You can run these three commands to download the required libraries and unzip the zip file.
wget https://nlp.stanford.edu/software/stanford-corenlp-4.2.2.zip
wget https://nlp.stanford.edu/software/stanford-corenlp-4.2.2-models-english.jar
unzip /content/stanford-core NLP-4.2.2.zip
After you download these libraries, you can import the StanfordDependencyParser from NLTK.
To visualize the dependency that CoreNLP generates, you can either extract a labeled and directed NetworkX Graph object using dependency.nx_graph() function or you could even generate a DOT definition in Graph Description Language using dependency.to_dot() function. The DOT definition can be visualized as a graph using GraphViz.
What are the other methods to implement dependency parsing in Python?
Here are two other ways to implement dependency parsing in Python:
Using spaCy
You can make use of spaCy, an open-source Python library for Natural Language Processing, to implement dependency parsing.
To start, you’d want to install spaCy and load the language model that you need to use. The smallest English model available in spaCy is en_core_web_sm. This language model has a size of 12MB. You can check out other available models if you go through the spaCy English Models.
spaCy even offers you a built-in dependency visualizer known as a display that you can use to generate dependency graphs for sentences.
Using Stanza
The Stanford NLP Group also developed Stanza. Stanza offers you a Neural Network NLP Pipeline that you can be customized, as well as and a Python wrapper over the Stanford CoreNLP package, which makes it easier to use the CoreNLP features without downloading the jar files.
You start by installing Stanza. Then you need to import Stanza and download the required language model. Here’s a list of the available language models that you can make use of.
Then you initialize the neural pipeline through the use of stanza.Pipeline() function. The first parameter is the language to use. Optional parameter processors can be passed which can be a dictionary or a comma-separated string to configure the processors to use in the pipeline.
You can access a list of all the processors on Pipeline and Processors. Some of the processors could need to be preceded by some other processor in the pipeline, otherwise, they will not function. As an example, the pos processor requires to tokenize and met processors, so you would have to make use of these two processors in the pipeline as well if you intend to use the pos processor.

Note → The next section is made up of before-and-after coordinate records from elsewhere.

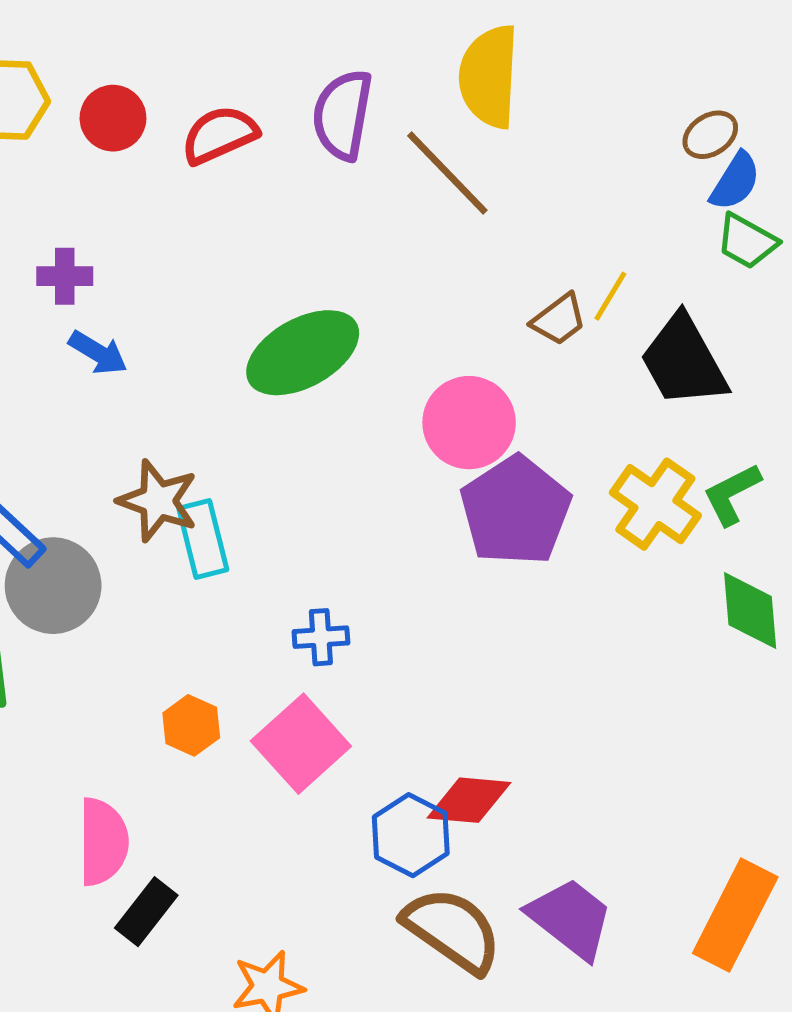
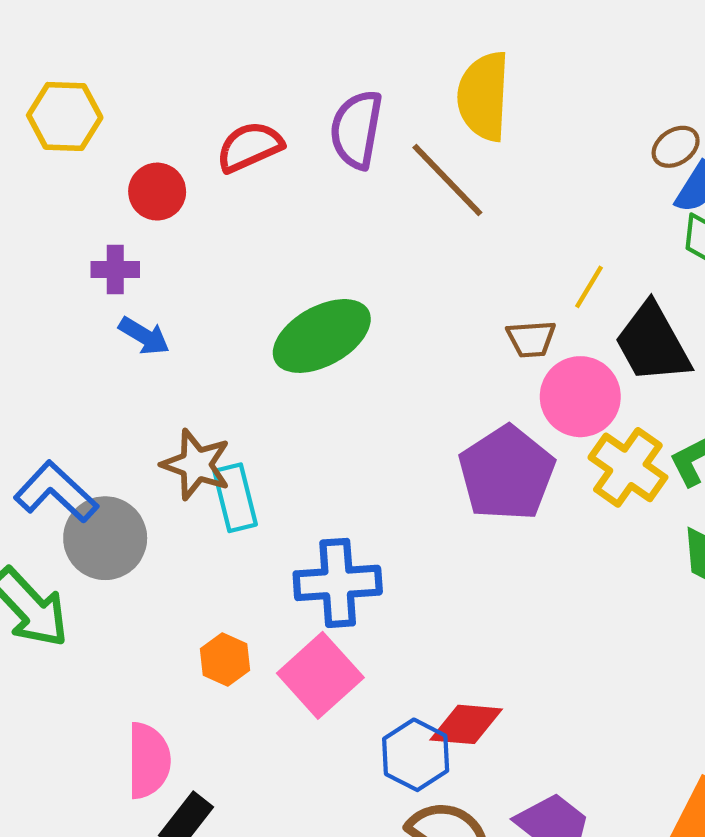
red circle: (113, 118) -> (157, 192), moved
brown trapezoid: (559, 319) -> (531, 339), moved, turned 33
pink circle: (469, 423) -> (580, 397), moved
blue cross: (321, 637) -> (338, 583), size x1.8

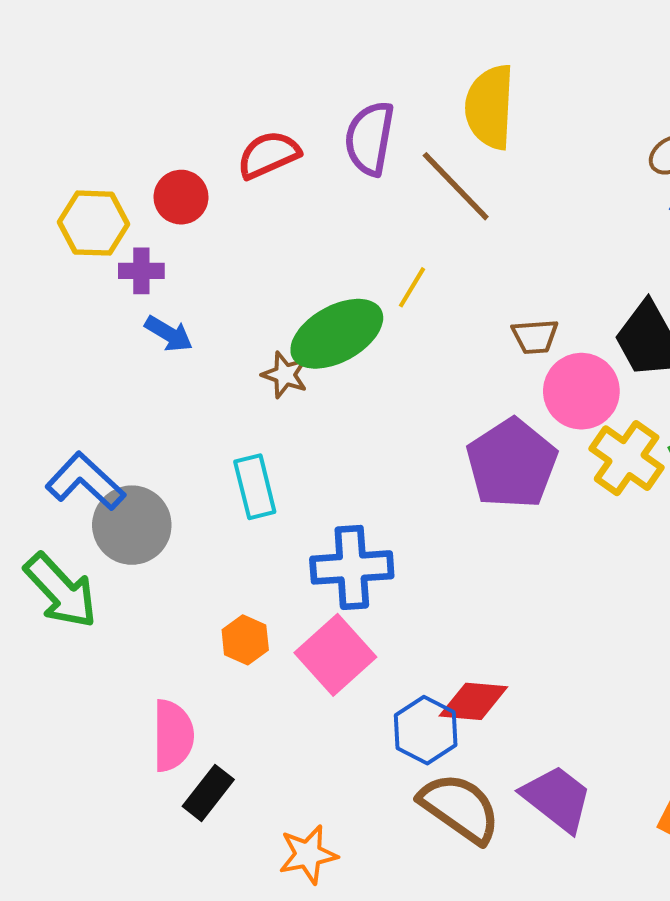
yellow hexagon: (65, 116) -> (94, 223), moved
yellow line: (589, 287) -> (412, 287), moved
brown star: (196, 465) -> (285, 375), moved, size x0.7

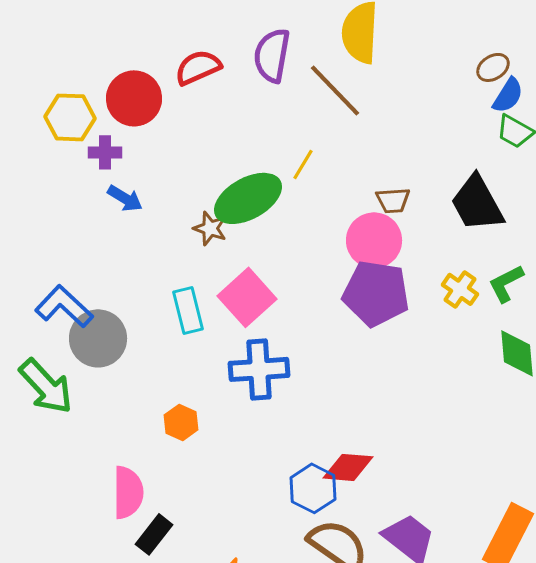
red circle: (181, 197) -> (134, 98), size x1.4
pink circle: (581, 391) -> (374, 240), moved
yellow cross: (627, 458) -> (460, 289), size x0.7
purple pentagon: (512, 464) -> (376, 293), turned -30
pink square: (335, 655) -> (247, 297), moved

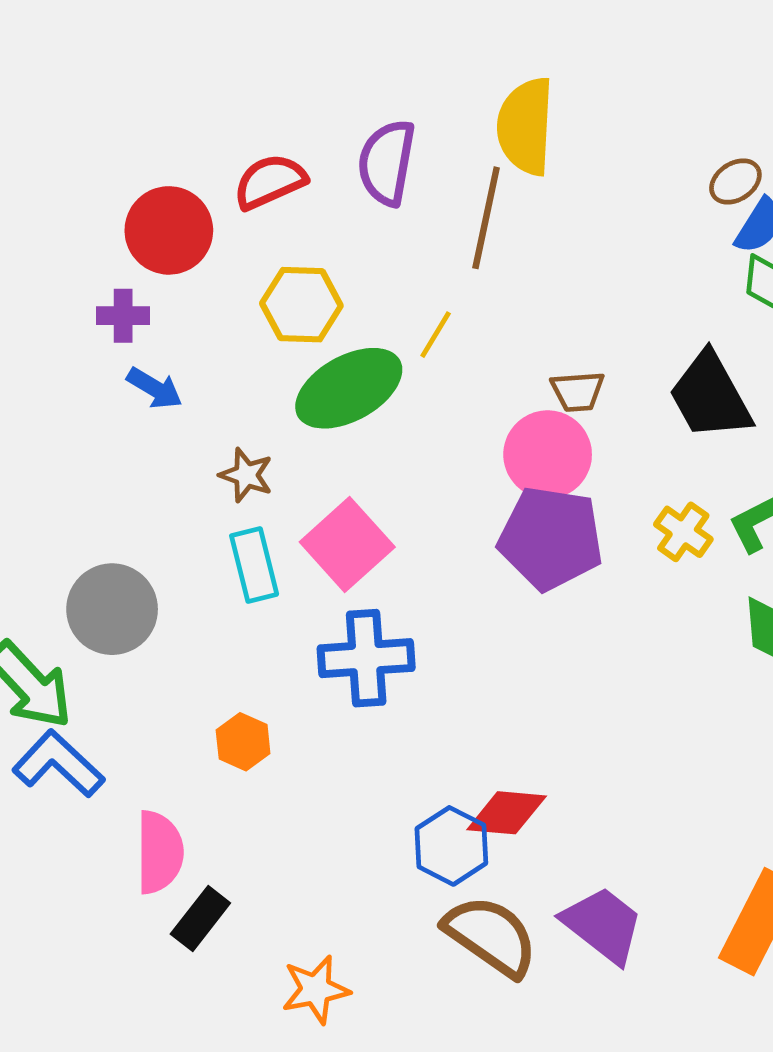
brown line: (335, 90) -> (486, 218), turned 56
yellow hexagon: (70, 117) -> (301, 305), moved
brown star: (210, 228) -> (246, 475), moved
blue L-shape: (64, 306) -> (58, 764), moved

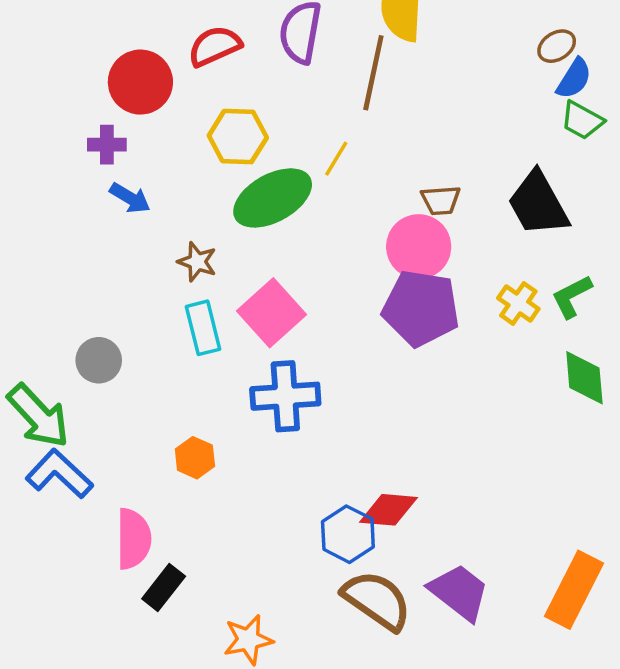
gray circle: (112, 609) -> (99, 360), size x0.7

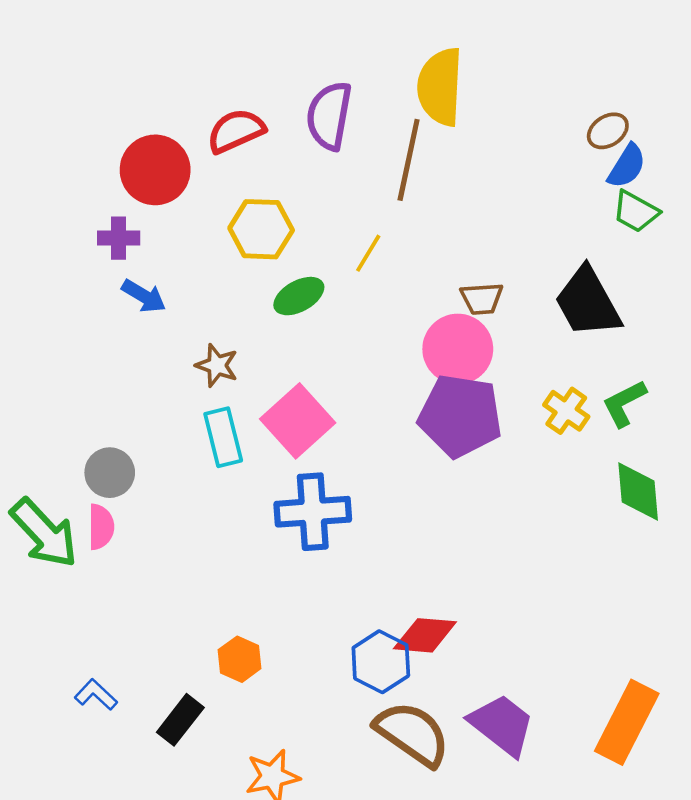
green ellipse: (273, 198) -> (299, 296), size x0.6
orange hexagon: (195, 458) -> (240, 659), moved
blue L-shape: (59, 474) -> (96, 695), moved, size x0.6
pink semicircle: (133, 539) -> (101, 527), moved, size x0.7

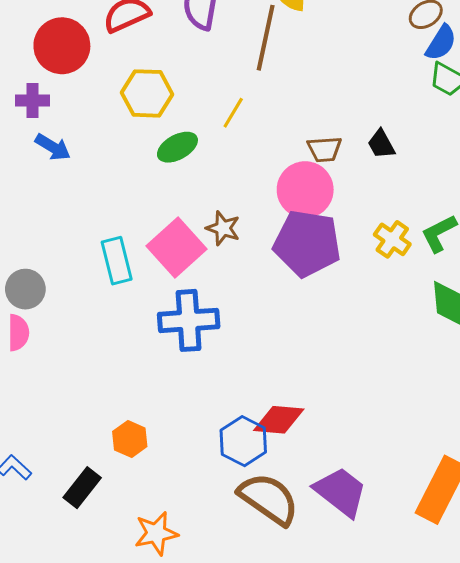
black trapezoid: (588, 302) -> (381, 144), moved, size x0.5
brown star: (217, 365) -> (223, 228), moved

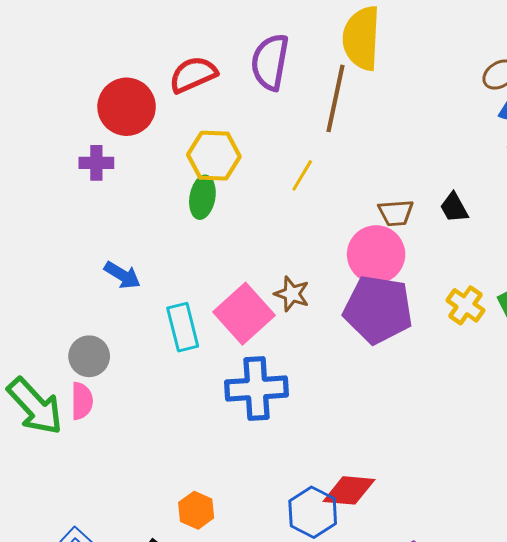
blue arrow: (53, 147) -> (122, 275), moved
green ellipse: (177, 147) -> (202, 197), moved, turned -51

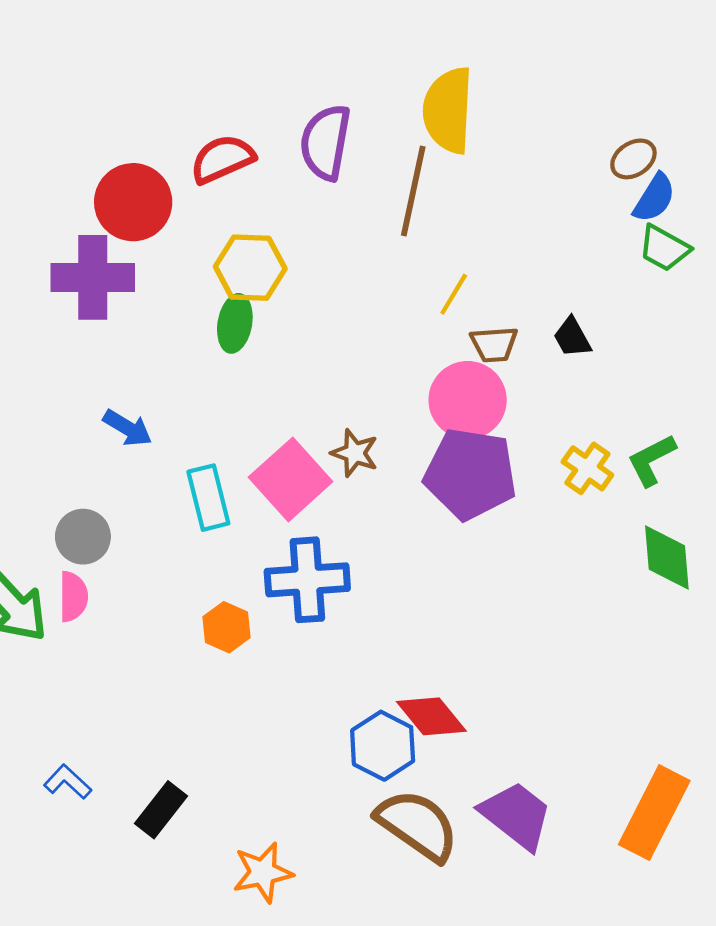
purple cross: (96, 163) -> (93, 277), size x1.8
yellow line: (302, 175) -> (454, 294), moved
red diamond: (349, 490) -> (431, 716), turned 46
orange hexagon: (196, 510) -> (226, 627), moved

Now, you pass your sentence through the pipeline and maintain all the results in the doc variable. If you print doc. sentences, you’ll notice a list for every one of the sentences that were passed through the pipeline. Every list contains the results of all token information and linguistic features.
You can then we can call the print_dependencies() function for all the sentences in the doc object. This function will print tuples with three values — the token, the index of the head, and the related nature.
What is the difference between Dependency Parsing and Constituency Parsing?
Dependency Parsing
- Dependency Parsing is where the syntax of the sentence is expressed in terms of dependencies between words rather than the sentence structure and relationship.
- Dependency Parsing uses common algorithms treebank searching algorithms, Arc-eager or beam search, and react-sentence-tree.
- For example, in this sentence "I wore a t-shirt", dependency parsing would define the correlation between the words about their dependency on each other.
Constituency Parsing
- Constituency parsing is very helpful in visualizing the entire syntactical structure of a sentence with the help of a parse tree, which is useful in word processing systems for grammar checking.
- Constituency parsing can be attained with multiple algorithms like Cocke-Kasami-Younger (CKY) algorithm and the probabilistic context-free grammars (PCFGs) algorithm.
- Carrying forward the same example, Constituency parsing would break down the entire sentence and show the structure of the same by highlighting their part-of-speech, noun, adjective, and verbs of/in the sentence.